In your “should I..”s, you mention implementing multiple insecure approaches. If you’re implementing sessions tied to localstorage, your application has a medium severity vulnerability. If you’re improperly invalidating, that’s yet another medium severity vulnerability.
The problem is, you’ll slip up here and there. The experts recommend not rolling your own for a reason; little mistakes and gotchas like the details in your post can lead to significant compromise.
I mean, yeah, sure. Or for a number of other use-cases. I'd argue the best way is for the client to keep the token in memory over local storage. Of course if you have a tightly coupled app, session-based secure cookie is the best.

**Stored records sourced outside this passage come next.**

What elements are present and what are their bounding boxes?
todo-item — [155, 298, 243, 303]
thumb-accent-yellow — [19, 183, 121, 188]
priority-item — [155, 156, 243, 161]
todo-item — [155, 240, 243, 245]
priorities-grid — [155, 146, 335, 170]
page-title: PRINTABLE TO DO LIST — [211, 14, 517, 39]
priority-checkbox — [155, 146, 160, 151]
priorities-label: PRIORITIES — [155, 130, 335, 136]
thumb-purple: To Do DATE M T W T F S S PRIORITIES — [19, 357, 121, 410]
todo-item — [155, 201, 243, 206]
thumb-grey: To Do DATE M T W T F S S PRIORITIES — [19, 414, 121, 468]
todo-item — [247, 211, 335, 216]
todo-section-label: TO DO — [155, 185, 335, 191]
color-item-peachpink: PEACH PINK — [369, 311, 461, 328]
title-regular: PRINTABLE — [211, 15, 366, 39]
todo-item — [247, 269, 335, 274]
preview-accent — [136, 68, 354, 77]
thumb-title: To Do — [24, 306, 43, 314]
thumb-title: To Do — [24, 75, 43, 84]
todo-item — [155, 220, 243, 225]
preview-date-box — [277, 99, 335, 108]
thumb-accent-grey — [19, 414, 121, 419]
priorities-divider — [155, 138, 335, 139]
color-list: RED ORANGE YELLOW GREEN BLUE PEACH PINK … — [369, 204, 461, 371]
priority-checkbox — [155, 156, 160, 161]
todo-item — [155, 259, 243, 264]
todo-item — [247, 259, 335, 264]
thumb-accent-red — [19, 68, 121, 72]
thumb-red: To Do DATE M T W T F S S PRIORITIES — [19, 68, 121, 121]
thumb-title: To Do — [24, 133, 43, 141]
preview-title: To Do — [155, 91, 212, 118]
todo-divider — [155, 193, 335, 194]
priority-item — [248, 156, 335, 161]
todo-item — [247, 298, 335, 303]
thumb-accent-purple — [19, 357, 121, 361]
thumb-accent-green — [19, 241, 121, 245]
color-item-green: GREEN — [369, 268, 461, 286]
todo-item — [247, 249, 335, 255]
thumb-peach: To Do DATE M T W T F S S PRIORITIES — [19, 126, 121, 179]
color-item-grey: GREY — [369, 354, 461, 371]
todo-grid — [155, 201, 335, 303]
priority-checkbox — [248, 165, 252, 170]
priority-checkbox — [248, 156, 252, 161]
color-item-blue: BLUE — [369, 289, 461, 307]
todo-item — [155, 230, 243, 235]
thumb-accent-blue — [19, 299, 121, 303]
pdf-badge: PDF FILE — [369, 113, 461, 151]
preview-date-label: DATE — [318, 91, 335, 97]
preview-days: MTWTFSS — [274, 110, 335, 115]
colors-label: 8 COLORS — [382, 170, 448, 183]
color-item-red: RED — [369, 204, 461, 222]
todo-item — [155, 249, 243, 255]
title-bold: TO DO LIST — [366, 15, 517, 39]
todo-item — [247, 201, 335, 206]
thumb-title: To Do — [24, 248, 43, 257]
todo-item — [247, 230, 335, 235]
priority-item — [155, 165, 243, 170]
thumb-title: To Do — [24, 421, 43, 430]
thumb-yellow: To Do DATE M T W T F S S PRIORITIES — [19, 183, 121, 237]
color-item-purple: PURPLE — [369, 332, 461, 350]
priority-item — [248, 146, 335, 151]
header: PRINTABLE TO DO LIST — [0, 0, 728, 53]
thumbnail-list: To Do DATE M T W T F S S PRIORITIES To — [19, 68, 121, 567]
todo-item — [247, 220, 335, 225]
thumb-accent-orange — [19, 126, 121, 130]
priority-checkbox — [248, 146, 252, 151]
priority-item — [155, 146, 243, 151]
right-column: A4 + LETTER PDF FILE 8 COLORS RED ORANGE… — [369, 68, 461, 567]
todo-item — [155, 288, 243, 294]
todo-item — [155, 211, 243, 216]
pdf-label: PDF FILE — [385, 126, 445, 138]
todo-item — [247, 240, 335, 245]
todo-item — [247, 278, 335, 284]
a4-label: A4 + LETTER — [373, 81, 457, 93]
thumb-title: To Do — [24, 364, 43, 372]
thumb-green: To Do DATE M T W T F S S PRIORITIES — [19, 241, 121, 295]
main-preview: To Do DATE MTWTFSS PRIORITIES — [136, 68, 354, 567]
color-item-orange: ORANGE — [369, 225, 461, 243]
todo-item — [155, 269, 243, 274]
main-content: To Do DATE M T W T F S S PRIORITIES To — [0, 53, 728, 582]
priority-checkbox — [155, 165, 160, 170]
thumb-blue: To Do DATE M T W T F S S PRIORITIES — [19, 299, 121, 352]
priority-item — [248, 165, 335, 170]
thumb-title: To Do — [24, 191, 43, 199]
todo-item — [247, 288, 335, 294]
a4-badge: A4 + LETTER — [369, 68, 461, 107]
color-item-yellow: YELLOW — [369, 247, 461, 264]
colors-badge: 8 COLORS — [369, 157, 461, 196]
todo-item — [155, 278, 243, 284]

What I mean by tightly coupled, is if you can have your Frontend and Backend on the same domain, then yes by all means an httpOnly cookie is ideal. Now days there are a lot of SPA's that don't do that, or that have multiple api services across domains, or you are only writing a front-end and using some backend as a service like AWS amplify or numerous other scenarios that have led us to the concept of stateless authentication. You can still use a cookie in those situations, albeit without the use of httpOnly, which means they are going to be just as vulnerable to XSS as local storage. This is why I mentioned keeping a token in memory (this can be made even more secure with web workers). But since this doesn't persist across reloads, it's not an ideal solution for most leading towards utilizing strategies using refresh tokens/one-time use tokens, etc.
The problem is, you’ll slip up here and there. The experts recommend not rolling your own for a reason; little mistakes and gotchas like the details in your post can lead to significant compromise.